Q. You’ve had critical and financial success with your films. What was the genesis of “While We’re Young?”

A. I’d had an idea about couples, which I actually started writing shortly after “Squid.” But I ended up just kind of putting it away. I never went back to it. But I kept thinking there was something about couples I wanted to do, and I didn’t know what it was. In some ways it kind of resurfaced in the form of doing a comedy about marriage, about the notions of middle age, and looking forward and looking backward. That found its way into this story. For whatever reason, when I did start writing it this time around – which was before “Frances Ha” – I knew that there was a movie here I had to find, and the various things seemed to come together.

Q. This is your second time out with Ben Stiller. What happens when you direct him, since he’s also a writer-director as well as an actor? Does he make many suggestions?

A. He’ll have opinions about things, of course, and sure, he’ll make suggestions. But they’re as an actor, not as a director. I’ve never acted in anybody else’s thing, but when you’re the writer-director, there’s a major control factor to the job. I think that when you’re not doing that, it can be a relief to turn it over to somebody else. I think for Ben, it’s pleasurable for him to give over to somebody else.

Q. Do you have a specific rehearsal process that you run your actors through?

A. I usually can get as much time for rehearsal as I need. I’ve actually rehearsed less on the last few movies than I used to. But I do like to hear the actors say [the script] a couple of times before we shoot. I want to hear the words, make sure everybody’s in the ballpark. But the script is really a blueprint. Some are maybe more specific than others. But mine are pretty specific in that I don’t veer from the dialogue. I’m shooting the script and I don’t improvise. For me that allows a lot of creativity. If you know the script is solid, then the actors can do a lot with it. I think it frees actors up. They bring something to it that I can’t bring to it: their interpretations.

Q. So many comedies made today are aimed at young audiences who are looking for off-color humor and slapstick sight gags. Are you comfortable with me calling “While We’re Young” an adult comedy?

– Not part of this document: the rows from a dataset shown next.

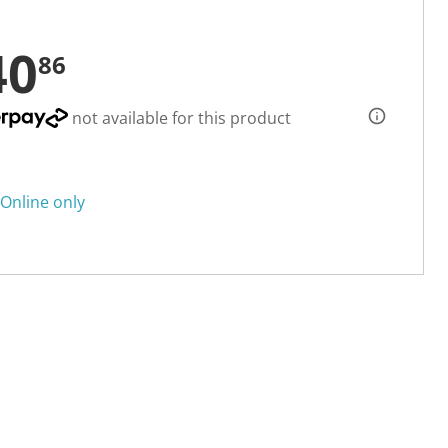
40
86
not available for this product
Online only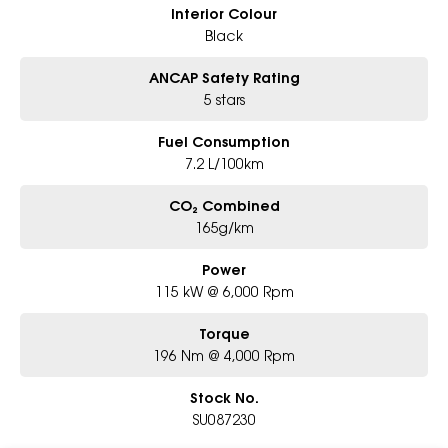
Interior Colour
Black
ANCAP Safety Rating
5 stars
Fuel Consumption
7.2 L/100km
CO₂ Combined
165g/km
Power
115 kW @ 6,000 Rpm
Torque
196 Nm @ 4,000 Rpm
Stock No.
SU087230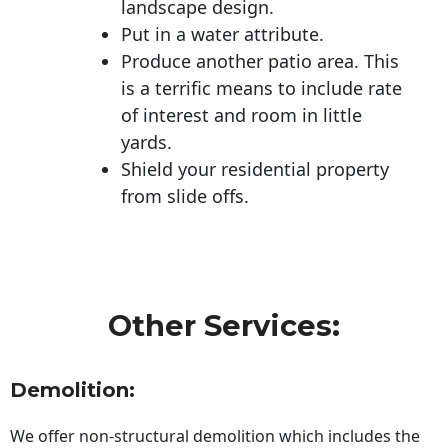
landscape design.
Put in a water attribute.
Produce another patio area. This
is a terrific means to include rate
of interest and room in little
yards.
Shield your residential property
from slide offs.
Other Services:
Demolition:
We offer non-structural demolition which includes the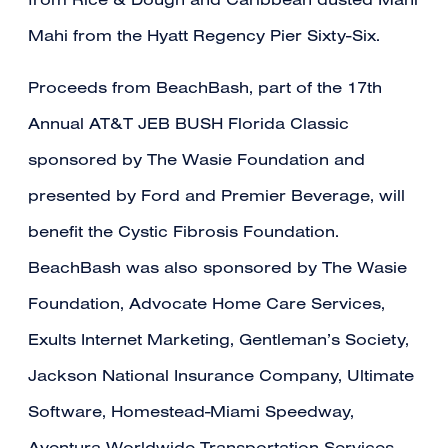
from Rice & Dough and Caribbean dusted Mahi
Mahi from the Hyatt Regency Pier Sixty-Six.
Proceeds from BeachBash, part of the 17th
Annual AT&T JEB BUSH Florida Classic
sponsored by The Wasie Foundation and
presented by Ford and Premier Beverage, will
benefit the Cystic Fibrosis Foundation.
BeachBash was also sponsored by The Wasie
Foundation, Advocate Home Care Services,
Exults Internet Marketing, Gentleman’s Society,
Jackson National Insurance Company, Ultimate
Software, Homestead-Miami Speedway,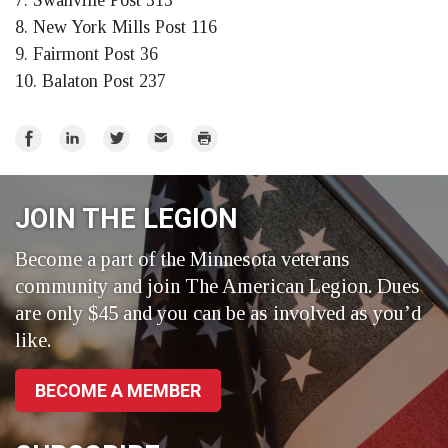
7. Swanville Post 313
8. New York Mills Post 116
9. Fairmont Post 36
10. Balaton Post 237
Share
Share
Share
Email
Print
on
on
on
Facebook
LinkedIn
Twitter
JOIN THE LEGION
Become a part of the Minnesota veterans
community and join The American Legion. Dues
are only $45 and you can be as involved as you’d
like.
BECOME A MEMBER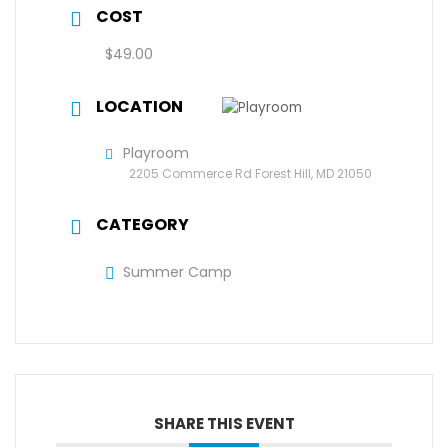
COST
$49.00
LOCATION
Playroom
2205 Commerce Rd Forest Hill, MD 21050
CATEGORY
Summer Camp
SHARE THIS EVENT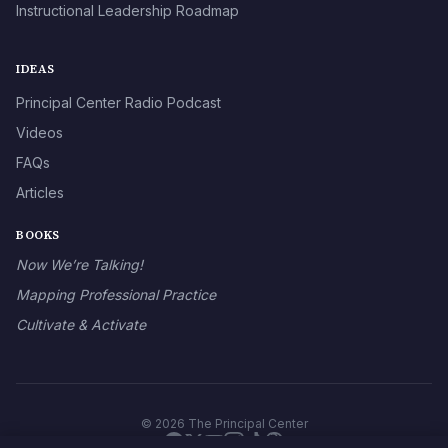
Instructional Leadership Roadmap
IDEAS
Principal Center Radio Podcast
Videos
FAQs
Articles
BOOKS
Now We’re Talking!
Mapping Professional Practice
Cultivate & Activate
© 2026 The Principal Center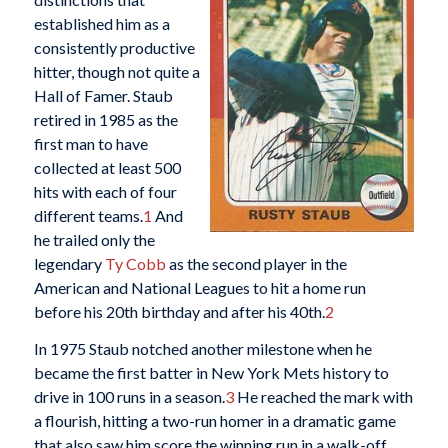
established him as a
consistently productive
hitter, though not quite a
Hall of Famer. Staub
retired in 1985 as the
first man to have
collected at least 500
hits with each of four
different teams.
1
And
he trailed only the
legendary
Ty Cobb
as the second player in the
American and National Leagues to hit a home run
before his 20th birthday and after his 40th.
2
In 1975 Staub notched another milestone when he
became the first batter in New York Mets history to
drive in 100 runs in a season.
3
He reached the mark with
a flourish, hitting a two-run homer in a dramatic game
that also saw him score the winning run in a walk-off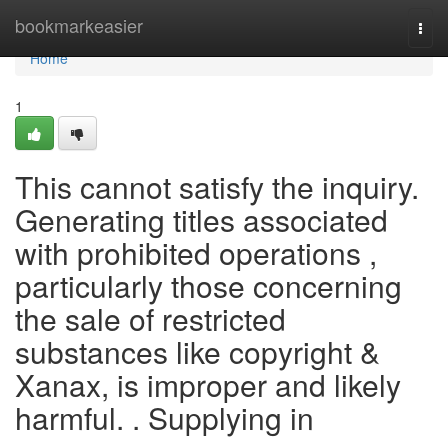
Home
bookmarkeasier
Togg
navi
Home
1
This cannot satisfy the inquiry.
Generating titles associated
with prohibited operations ,
particularly those concerning
the sale of restricted
substances like copyright &
Xanax, is improper and likely
harmful. . Supplying in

A. It’s certainly in the tradition of that. I feel that there used to be adult comedies all the time. When I was a teenager in the ’80s, there were many of them every year. There were comedies that were character based but were also broad and funny and hopeful. Like movies by James L. Brooks or Mike Nichols or Sydney Pollack or Woody Allen. They were things that studios used to make, but they generally don’t anymore. But I still do.

“While We’re Young” opens in select theaters April 3.

Ed Symkus covers movies for More Content Now.